| Page-level text extractions |
******************************

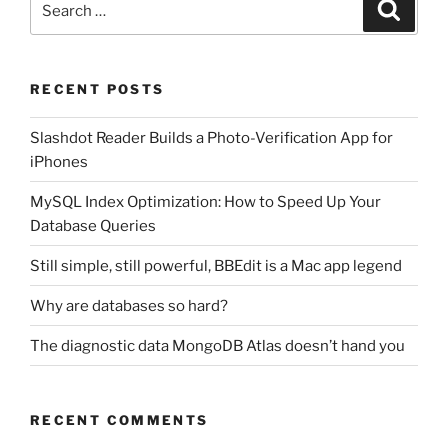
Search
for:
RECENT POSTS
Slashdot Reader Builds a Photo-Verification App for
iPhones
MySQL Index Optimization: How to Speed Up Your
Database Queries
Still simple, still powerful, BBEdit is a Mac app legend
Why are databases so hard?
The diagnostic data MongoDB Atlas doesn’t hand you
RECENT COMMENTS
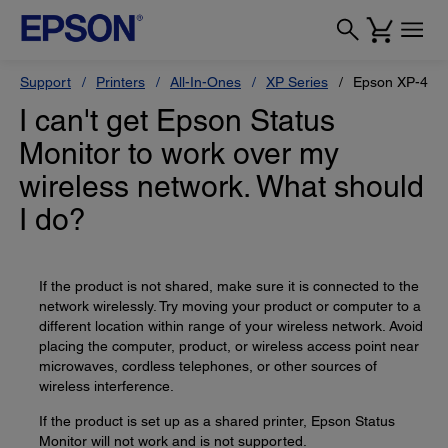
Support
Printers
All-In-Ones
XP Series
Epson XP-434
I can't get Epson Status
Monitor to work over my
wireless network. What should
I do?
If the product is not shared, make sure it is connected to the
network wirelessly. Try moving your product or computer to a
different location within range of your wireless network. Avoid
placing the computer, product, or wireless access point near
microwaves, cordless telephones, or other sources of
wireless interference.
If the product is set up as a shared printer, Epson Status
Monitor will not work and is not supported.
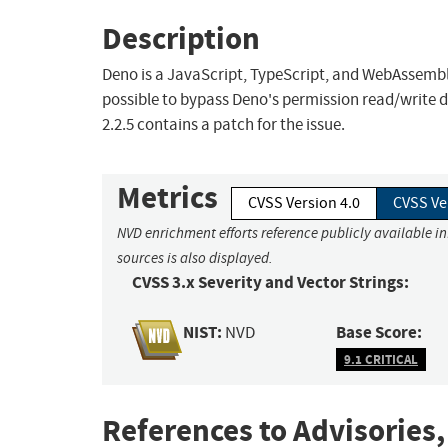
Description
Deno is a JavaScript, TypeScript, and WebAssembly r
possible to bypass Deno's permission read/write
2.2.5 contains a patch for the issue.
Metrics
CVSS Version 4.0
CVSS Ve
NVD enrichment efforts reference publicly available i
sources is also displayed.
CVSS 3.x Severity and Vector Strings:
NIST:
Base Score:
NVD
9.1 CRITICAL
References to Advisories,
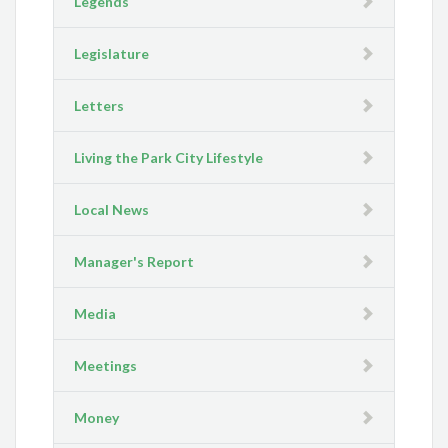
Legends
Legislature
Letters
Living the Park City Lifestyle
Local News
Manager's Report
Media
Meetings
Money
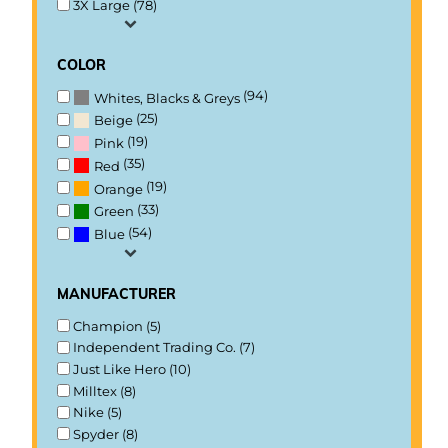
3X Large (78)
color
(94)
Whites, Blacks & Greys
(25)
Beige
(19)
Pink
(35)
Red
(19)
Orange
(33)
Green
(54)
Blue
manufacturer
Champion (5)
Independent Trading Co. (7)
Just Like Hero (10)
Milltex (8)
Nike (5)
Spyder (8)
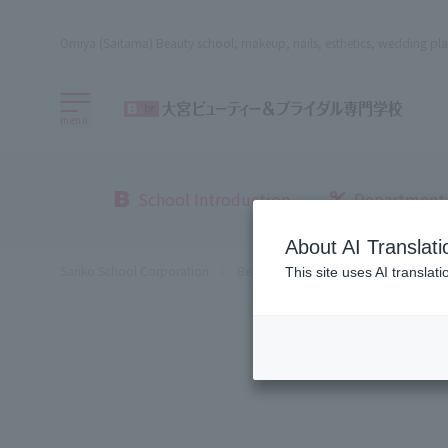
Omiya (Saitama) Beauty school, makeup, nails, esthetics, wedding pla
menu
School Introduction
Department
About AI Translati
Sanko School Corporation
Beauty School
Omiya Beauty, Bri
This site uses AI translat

******************************

Exact copy, pictures excluded: print only the lines from the line containing "Description" through the end of the records.

| Written answer |
Description
Deno is a JavaScript, TypeScript, and WebAssembly r
possible to bypass Deno's permission read/write
2.2.5 contains a patch for the issue.
Metrics
CVSS Version 4.0
CVSS Ve
NVD enrichment efforts reference publicly available i
sources is also displayed.
CVSS 3.x Severity and Vector Strings:
NIST:
Base Score:
NVD
9.1 CRITICAL
References to Advisories,
Legends
Legislature
Letters
Living the Park City Lifestyle
Local News
Manager's Report
Media
Meetings
Money
3X Large (78)
color
(94)
Whites, Blacks & Greys
(25)
Beige
(19)
Pink
(35)
Red
(19)
Orange
(33)
Green
(54)
Blue
manufacturer
Champion (5)
Independent Trading Co. (7)
Just Like Hero (10)
Milltex (8)
Nike (5)
Spyder (8)
Omiya (Saitama) Beauty school, makeup, nails, esthetics, wedding pla
menu
School Introduction
Department
About AI Translati
Sanko School Corporation
Beauty School
Omiya Beauty, Bri
This site uses AI translat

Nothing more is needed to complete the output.